Sunday, November 20, 2011

What Does Winning Mean To Me?

John Cullen, an athletic trainer I follow, posed this question today on his The Winning Process program, and asked us to write down our responses.  He says the two basic types of winning attitudes are, in a nutshell:
  1. Comparing yourself to others, and feeling you've won only when you beat them.
  2. Comparing yourself to yourself, and feeling you've won with self-improvement.
The full list is on his video, which he asked us to share with everyone, so here's the link:

He also asked for comments, which I posted there, and am posting here as well:
I relate to both sets and find them compatible, as follows:

My self-esteem comes from Q's, Placement, & Titles. To achieve those, I have to be improving, and keeping my dogs engaged by having fun.
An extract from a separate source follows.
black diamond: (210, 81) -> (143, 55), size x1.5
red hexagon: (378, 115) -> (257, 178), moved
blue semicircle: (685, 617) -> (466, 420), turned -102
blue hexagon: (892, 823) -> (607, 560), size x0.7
Placement in dog agility doesn't have anything to do with "beating other people", but it serves as a good measuring rod for my own self-improvement. How can I know if I'm as good as I can be if I don't compare myself to what others are succeeding in doing? Maybe I can learn to go a little faster, get tighter turns, straighter lines, more focus, better acceleration, improved body language, etc. I am never jealous of others' achievement, just envigorated to try harder, practice more. I am only competing with myself.
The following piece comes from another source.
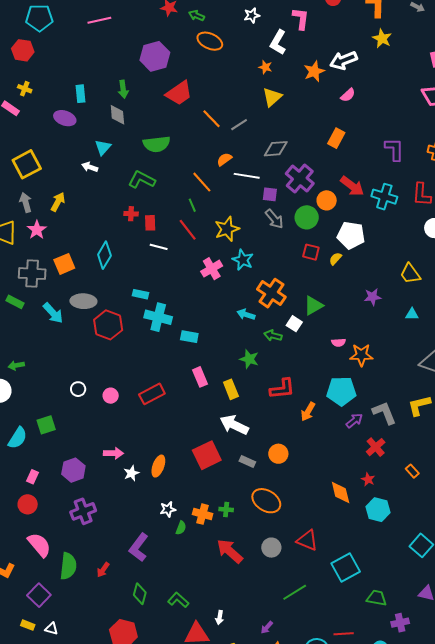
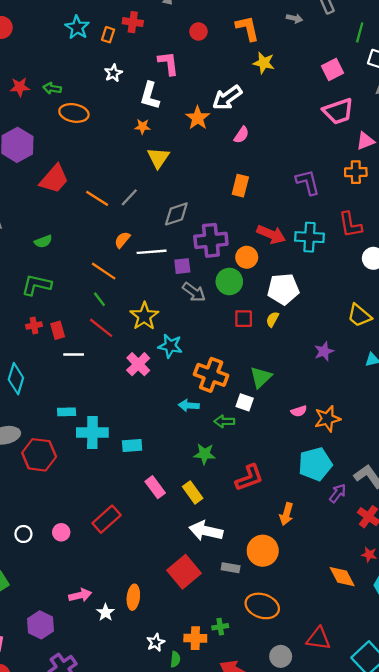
green semicircle: (157, 144) -> (43, 241), size x0.6
purple cross: (300, 178) -> (211, 240), turned -32
orange arrow: (308, 412) -> (286, 514), moved
orange circle: (278, 454) -> (263, 551), size x1.4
This may sound strange, but my biggest life win, by far, has been figuring out how to let people off the hook, and let my dogs fulfill my great lifelong desire for loyal companionship, undivided attention, and someone to share life with, teach and caretake. All the people in my life are busy doing their own things, ambitious with their own achievements, they rarely look me in the eye and say "what do you want me to do now, let's go". They can't give me what my dogs give me, and that is finally OK. After years of disappointment that family and friends were so busy with themselves they didn't seem to notice what I achieved, didn't want to listen or learn from me, I have finally beat the system!
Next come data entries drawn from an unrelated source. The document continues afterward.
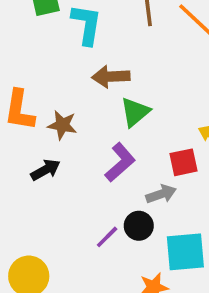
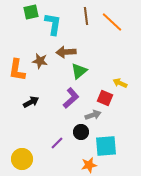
brown star: (62, 125) -> (40, 61), moved
red square: (184, 162) -> (105, 98), turned 35
purple line: (107, 237) -> (57, 143), moved

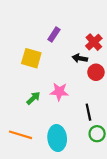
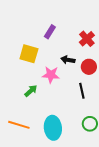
black arrow: (80, 58) -> (68, 60), moved
pink star: (59, 92) -> (51, 75), moved
black line: (88, 112) -> (82, 91), moved

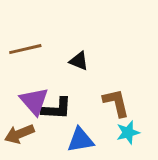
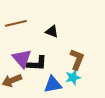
brown L-shape: (116, 103) -> (77, 59), turned 35
cyan star: (128, 132) -> (73, 77), moved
Which brings up this important point. I love it that AKC provides a framework for competing, and keeps a record of our Q's and Titles. It makes me feel that someone besides myself is watching me, caring how we do, providing benchmarks for measuring our progress, and thinks I'm achieving something "certificate worthy" when I do. My wins are their wins! Hooking into that venue has been very satisfying, and I am always walking around with gratitude in my heart for their significant efforts in organizing this sport. (I only compete in AKC but I presume other clubs provide similar support.)

Thinking this through has been helpful with my mental game, so that's another Upwards and onward for me!